4.2.2 Coupling for \((s_1,s_2]\)

For \(s \ge 0\) define \({\bar{X}}_s=\mathfrak {X}({\tilde{X}}^{{{\mathrm{id}}}}_{s+s_1 })\) and \({\bar{Y}}_s = \mathfrak {X}({\tilde{X}}^{\tau _1\circ \tau _2}_{s+s_1 })\). Here we will couple \({\bar{X}}_s\) and \({\bar{Y}}_s\) for \(s =0,\dots , \Delta \). During this time we aim to show that the discrepancies between \({\bar{X}}_0\) and \({\bar{Y}}_0\) resulting from performing the transpositions \(\tau _1\) and \(\tau _2\) at the end of the previous phase can be resolved. Our main tool for doing this will be a variant of a coupling of Schramm [24], which was already used in [6].

At each step s we try to create a matching between \({\bar{X}}_s\) and \({\bar{Y}}_s\) by matching an element of \({\bar{X}}_s\) to at most one element of \({\bar{Y}}_s\) of the same size. At any time s there may be several entries that cannot be matched. By parity the combined number of unmatched entries is an even number, and observe that this number cannot be equal to two. Now \({\tilde{X}}^{{{\mathrm{id}}}}_{s_1}\) and \({\tilde{X}}^{\tau _1\circ \tau _2}_{s_1}\) differ by two transpositions as can be seen from (50). This implies that in particular initially (i.e., at the beginning of \((s_1,s_2]\)), there are four, six or zero unmatched entries between \({\bar{X}}_0\) and \({\bar{Y}}_0\).

Fix \(\delta >0\) and let \(A(\delta )\) denote the event that the smallest unmatched entry between \({\bar{X}}_{0}\) and \({\bar{Y}}_0\) has size greater than \(\delta >0\). We will show that on the event \(A(\delta )\) we can couple the walks such that \({\bar{X}}_{\Delta }={\bar{Y}}_{\Delta }\) with high probability. On the complementary event \(A(\delta )^c\), couple the walks so that their distance remains O(1) during the time interval \((s_1,s_2]\), similar to the coupling during \([0,s_1]\).

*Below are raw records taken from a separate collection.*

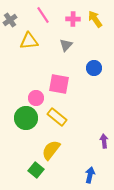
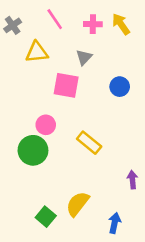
pink square: (59, 84) -> (66, 85), moved
yellow rectangle: (57, 117) -> (89, 143), moved
yellow semicircle: (51, 150) -> (78, 204), moved

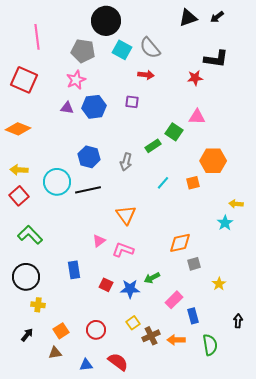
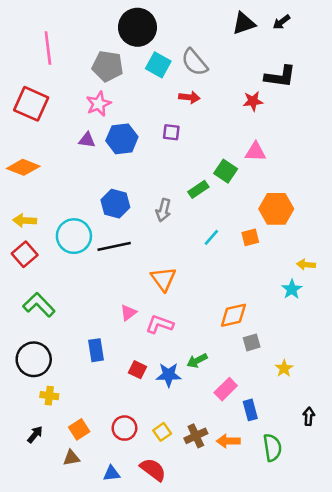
yellow square: (133, 323) -> (162, 432), moved

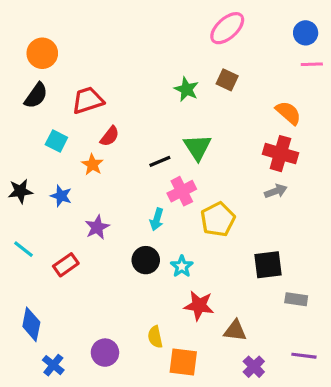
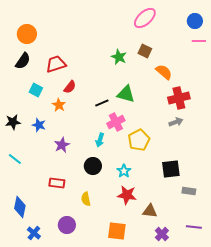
orange semicircle: (288, 113) -> (164, 72), moved
green triangle: (197, 147) -> (126, 94), turned -42
red cross: (280, 154) -> (179, 98), turned -30
red rectangle: (66, 265) -> (57, 183), moved, turned 42
cyan star: (182, 266) -> (124, 171), moved
yellow semicircle: (155, 337) -> (86, 199), moved

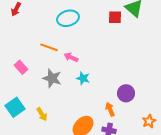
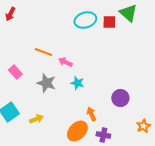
cyan ellipse: (68, 18) -> (85, 20), moved
orange arrow: (110, 109) -> (91, 114), moved
yellow arrow: (42, 114) -> (36, 119), turned -80

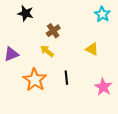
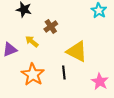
yellow triangle: (92, 49) -> (77, 52), moved, size x1.6
yellow arrow: (47, 51) -> (32, 42), moved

It remains to define the coupling during the time interval \((s_1,s_2]\) on the event \(A(\delta )\). We begin by estimating the probability of \(A(\delta )\).

Lemma 4.2

For any \(c>1\) and \(\delta >0\),

$$\begin{aligned} \liminf _{n \rightarrow \infty } \mathbb {P}(A(\delta )) \ge [\theta (c) (1-p(\delta ))]^4 . \end{aligned}$$

where \(p(\delta ) \rightarrow 0\) as \(\delta \rightarrow 0\).

Proof

Recall that by construction \({\bar{X}}_0\) and \({\bar{Y}}_0\) only differ because of the two transpositions \(\tau _{1} \) and \(\tau _{2}\) appearing in (50).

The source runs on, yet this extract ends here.